Skip was built to help people skip the queue. Growth meant making every second count.
When Skip started 14 years ago, the problem it set out to solve was simple: people hate waiting.
In Melbourne especially, where coffee is practically a religion, standing in line for something you order every day felt like an obvious friction point.
So, the team did what many product teams claim to do, but few actually commit to. They went out and asked people what annoyed them. They tested ideas in the real world and watched how people behaved.
One early prototype was brilliantly scrappy. A poster invited people to text their coffee orders. Two staff members stood nearby with a prepaid phone, ran the order to the counter, and observed what happened next.
Before the app existed in any polished form, the team was already testing the experience it wanted to create. That mindset still defines the business today.
From coffee queues to a national platform
Skip began by helping people order coffee ahead and pick it up without the wait. Over time, that expanded into food, events, catering and school lunches.
Today, Skip serves over 1.3 million users and processes more than 35 million orders, working with everyone from independent cafés to Qantas lounges across Australia.
That range matters. No two hospitality environments are the same, and Skip wasn’t built for large chains with dedicated IT teams. It was built for everyone; from single-site operators to national brands.
Growth hasn’t meant forcing customers into one model. It has meant evolving the product to suit different workflows, expectations and business needs.
Staying ahead means never standing still
“You always have to keep evolving,” says CEO Bill Bizos. “If something feels fast today, in two years it won’t.”
That mindset matters when your customers are running live environments. There’s no buffer. The product has to be fast, simple and reliable.
As demand surged, onboarding speed became critical. Skip responded by accelerating product development: introducing QR ordering, reducing steps at checkout, and streamlining the experience end to end.
As volumes grew, payments became just as important as ordering.
Why Skip chose Fat Zebra
Skip partnered with Fat Zebra around seven years ago, when it needed more flexibility from its payments infrastructure.
As an Australian business, local support and market understanding mattered. So did having a partner that operates like Skip does: with real people and real relationships.
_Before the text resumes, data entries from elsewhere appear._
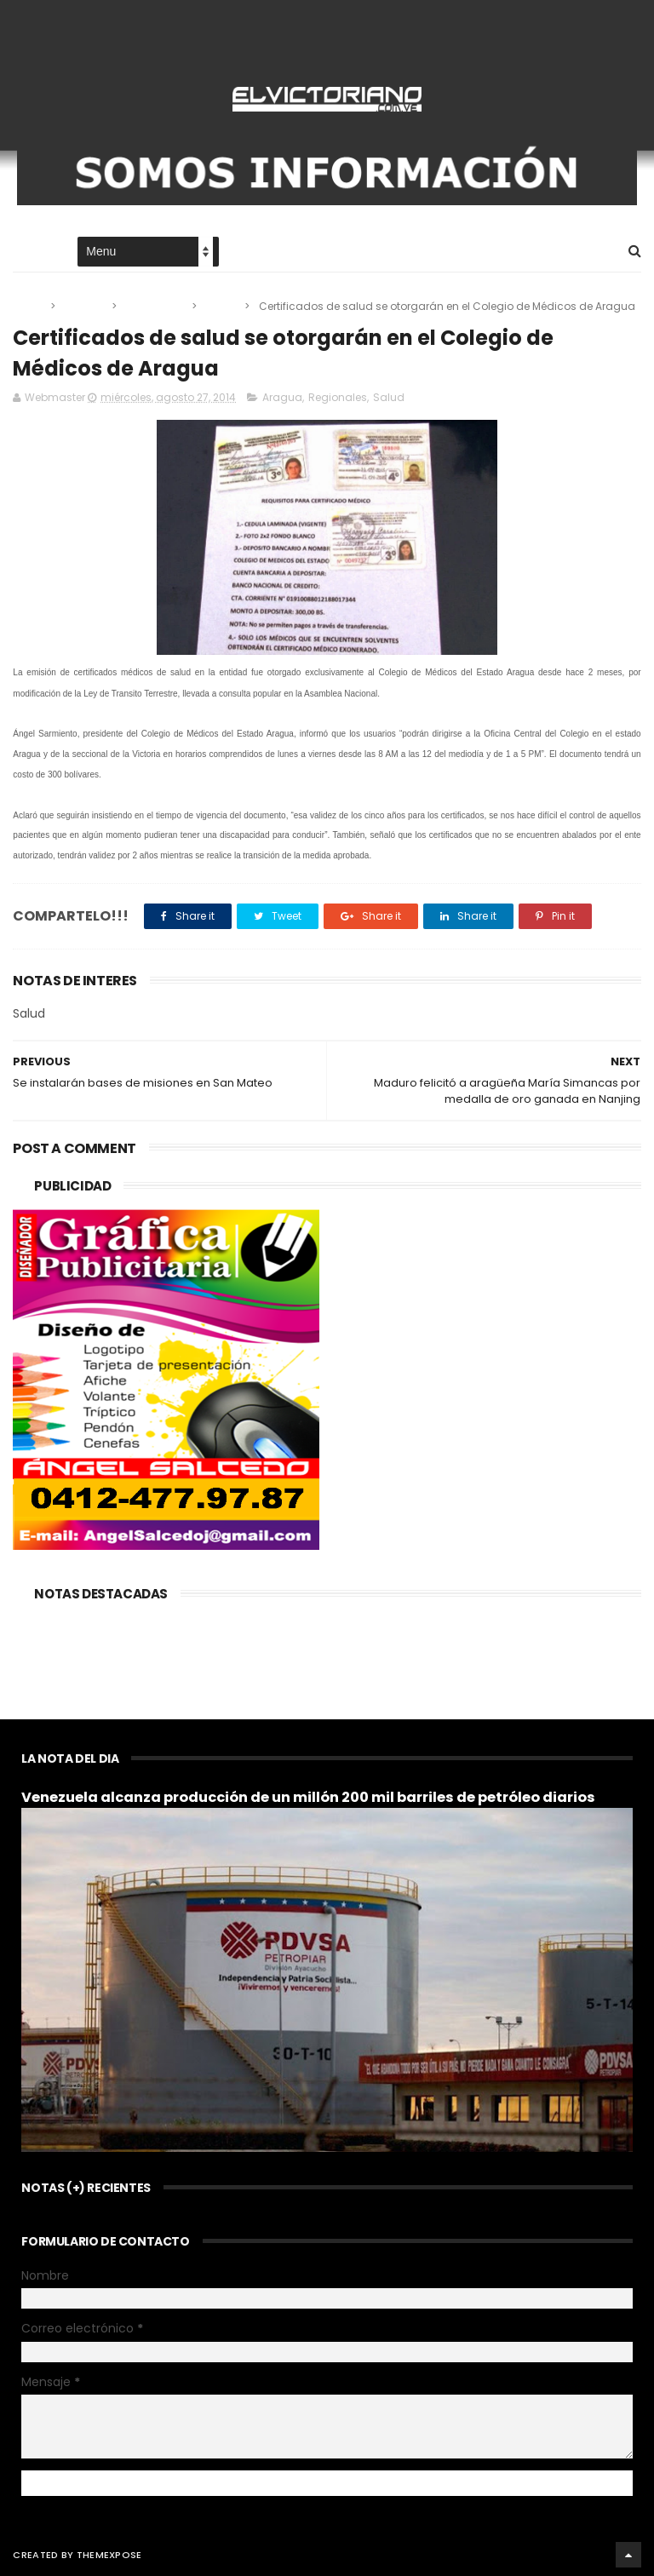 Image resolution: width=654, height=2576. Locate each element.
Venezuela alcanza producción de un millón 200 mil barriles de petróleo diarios (308, 1797)
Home (28, 252)
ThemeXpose (109, 2555)
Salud (222, 306)
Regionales (155, 306)
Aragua (85, 306) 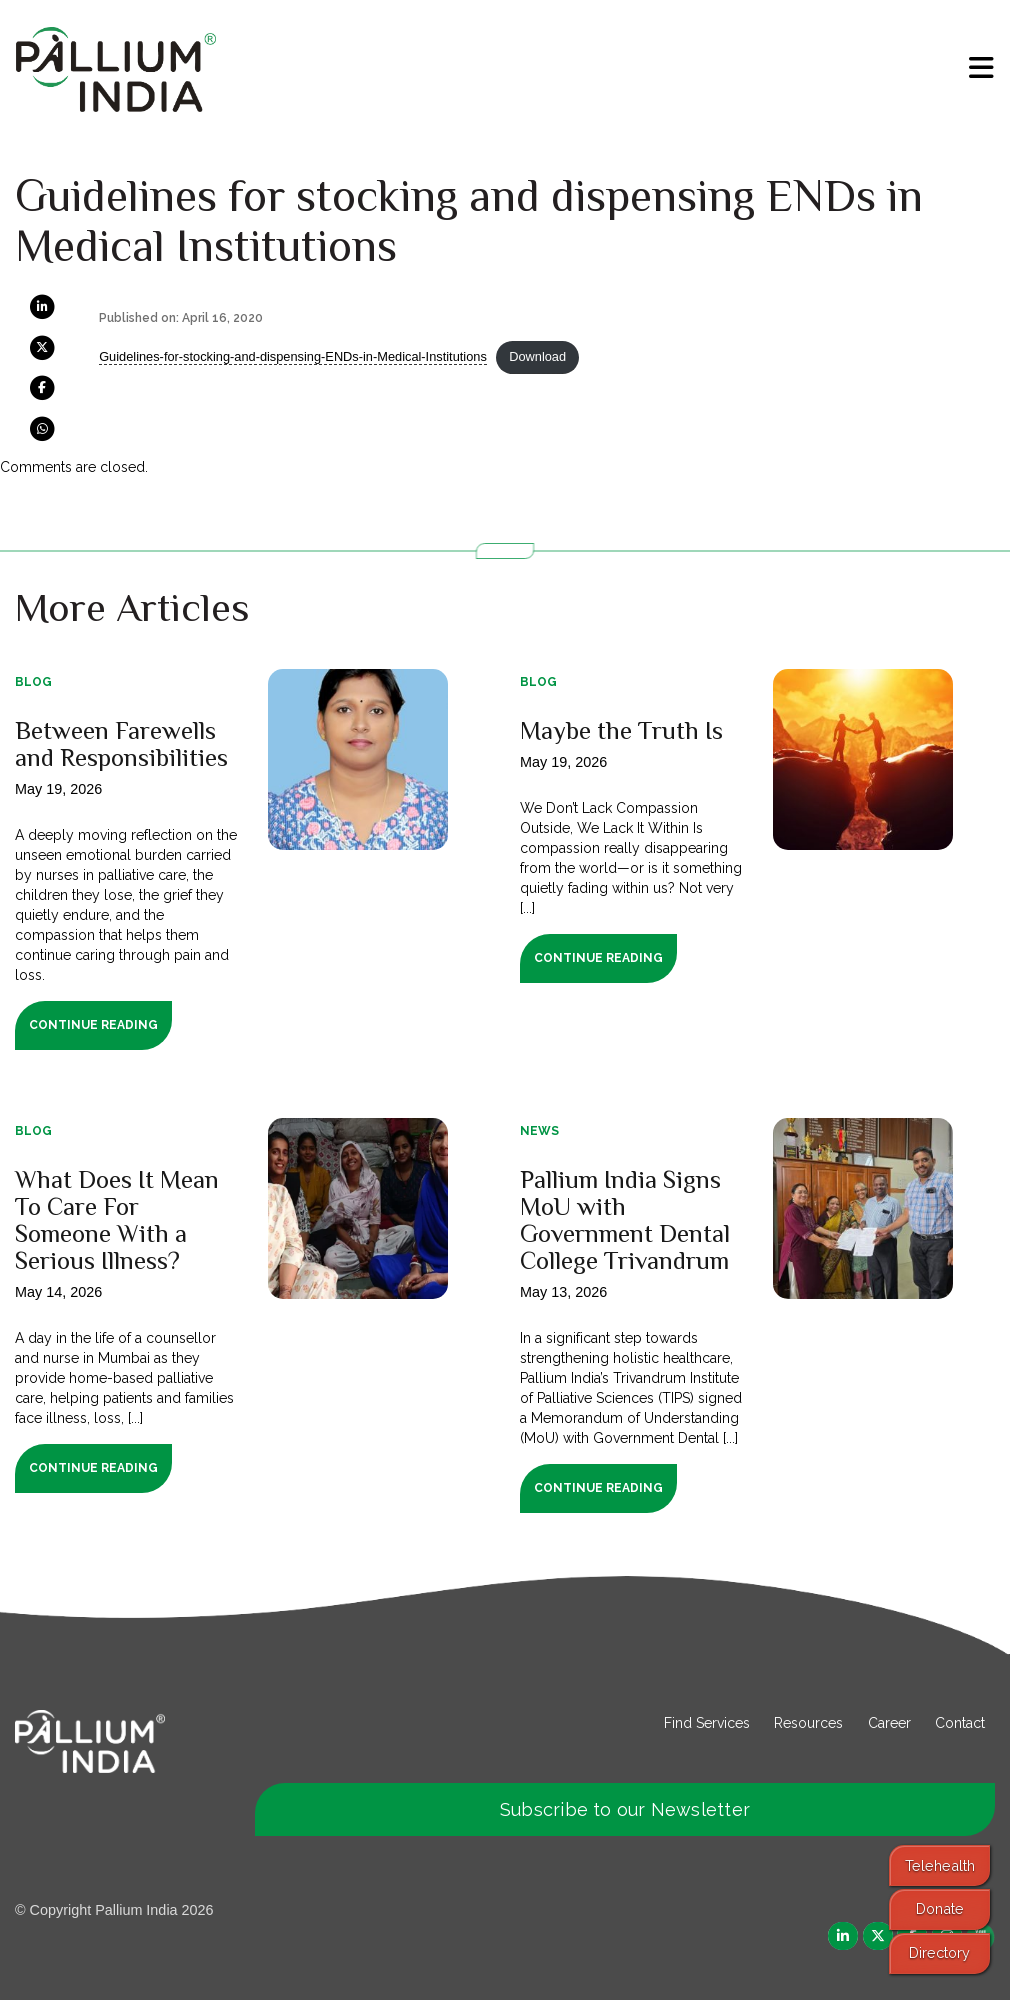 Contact (960, 1723)
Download (537, 356)
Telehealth (940, 1865)
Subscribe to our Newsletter (625, 1809)
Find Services (707, 1723)
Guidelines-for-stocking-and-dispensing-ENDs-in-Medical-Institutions (293, 356)
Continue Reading (93, 1025)
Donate (940, 1908)
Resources (808, 1723)
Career (889, 1723)
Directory (939, 1952)
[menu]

Over time, that relationship has become a true working partnership. Teams collaborate closely, move quickly, and bring new capabilities to market together, including early adoption of Mastercard Click to Pay.
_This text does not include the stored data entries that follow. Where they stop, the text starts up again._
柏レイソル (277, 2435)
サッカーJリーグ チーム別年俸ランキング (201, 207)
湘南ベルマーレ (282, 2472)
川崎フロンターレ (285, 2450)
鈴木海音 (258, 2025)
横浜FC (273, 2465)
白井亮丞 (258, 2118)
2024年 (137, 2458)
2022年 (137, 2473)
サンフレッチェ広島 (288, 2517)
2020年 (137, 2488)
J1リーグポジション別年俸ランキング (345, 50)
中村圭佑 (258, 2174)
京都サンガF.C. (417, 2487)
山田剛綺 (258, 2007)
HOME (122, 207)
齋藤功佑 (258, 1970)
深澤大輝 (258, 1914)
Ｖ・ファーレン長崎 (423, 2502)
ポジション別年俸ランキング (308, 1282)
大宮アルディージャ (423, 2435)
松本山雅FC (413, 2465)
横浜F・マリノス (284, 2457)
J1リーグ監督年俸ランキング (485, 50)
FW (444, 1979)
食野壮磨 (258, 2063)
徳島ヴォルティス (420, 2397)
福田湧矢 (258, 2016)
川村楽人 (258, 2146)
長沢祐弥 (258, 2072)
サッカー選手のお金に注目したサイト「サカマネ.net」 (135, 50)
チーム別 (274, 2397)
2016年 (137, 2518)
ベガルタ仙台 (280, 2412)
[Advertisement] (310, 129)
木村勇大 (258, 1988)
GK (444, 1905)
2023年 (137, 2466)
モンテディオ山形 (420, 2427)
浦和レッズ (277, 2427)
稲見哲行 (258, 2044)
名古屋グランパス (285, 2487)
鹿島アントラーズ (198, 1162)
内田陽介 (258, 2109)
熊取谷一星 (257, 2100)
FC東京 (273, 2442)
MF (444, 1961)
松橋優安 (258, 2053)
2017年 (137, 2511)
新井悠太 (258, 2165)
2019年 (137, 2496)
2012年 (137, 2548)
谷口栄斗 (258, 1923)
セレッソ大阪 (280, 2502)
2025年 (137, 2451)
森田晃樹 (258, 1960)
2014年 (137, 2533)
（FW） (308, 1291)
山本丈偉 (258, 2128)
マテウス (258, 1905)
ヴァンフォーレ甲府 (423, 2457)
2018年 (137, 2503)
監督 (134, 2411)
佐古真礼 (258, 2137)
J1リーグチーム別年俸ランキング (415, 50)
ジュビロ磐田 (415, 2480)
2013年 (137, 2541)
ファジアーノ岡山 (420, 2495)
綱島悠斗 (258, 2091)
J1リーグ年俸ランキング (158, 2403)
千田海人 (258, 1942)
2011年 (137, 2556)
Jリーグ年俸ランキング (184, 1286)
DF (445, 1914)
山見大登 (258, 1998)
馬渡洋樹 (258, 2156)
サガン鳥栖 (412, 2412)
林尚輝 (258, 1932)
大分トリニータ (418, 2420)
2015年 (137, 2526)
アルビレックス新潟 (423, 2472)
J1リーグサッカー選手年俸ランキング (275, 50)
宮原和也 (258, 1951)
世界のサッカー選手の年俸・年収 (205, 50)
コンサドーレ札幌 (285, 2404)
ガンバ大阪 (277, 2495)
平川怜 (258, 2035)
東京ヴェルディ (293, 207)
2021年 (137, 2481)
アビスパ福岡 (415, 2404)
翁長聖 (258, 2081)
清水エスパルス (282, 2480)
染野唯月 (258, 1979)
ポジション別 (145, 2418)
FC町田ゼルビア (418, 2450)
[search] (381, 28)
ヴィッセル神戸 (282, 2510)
Why payments matter in the Skip experience
For Skip, payments are part of the experience, not a background function.
Customers expect checkout to feel as seamless as ordering. That means speed, flexibility and security working together.
Skip has introduced multiple digital wallets across web and native apps, enabling frictionless guest checkout and supporting a shift away from card-on-file payments. Today, three major wallets are driving growing adoption and giving customers more choice.
Behind the scenes, the focus has also been on performance and efficiency. Least cost routing helps reduce debit transaction costs, while 3D Secure (3DS) strengthens fraud control without adding friction.
Fat Zebra has also enabled next-day (T+1) settlement to merchant partners via Direct Entry APIs, helping venues access funds faster and manage cash flow.
For Skip, the right payments partner isn’t just one that works today. It’s one that evolves with them.
A shared mindset
Progress is never finished.
That philosophy shapes Skip’s product, its support model, and its approach to growth – reflected in a 100% customer satisfaction score in February.
It’s also what makes the partnership with Fat Zebra work. Both businesses focus on solving problems early and improving experiences before customers notice the friction.
What’s next for Skip
Skip’s next phase includes continued growth in cafés, alongside expansion into school lunches and catering.
The opportunity remains the same: help merchants serve customers more efficiently, while creating a smoother experience for the people using the app.
It started with skipping the queue, but it’s really about something bigger. It’s about removing friction wherever it appears and recognising that even small moments shape whether someone comes back.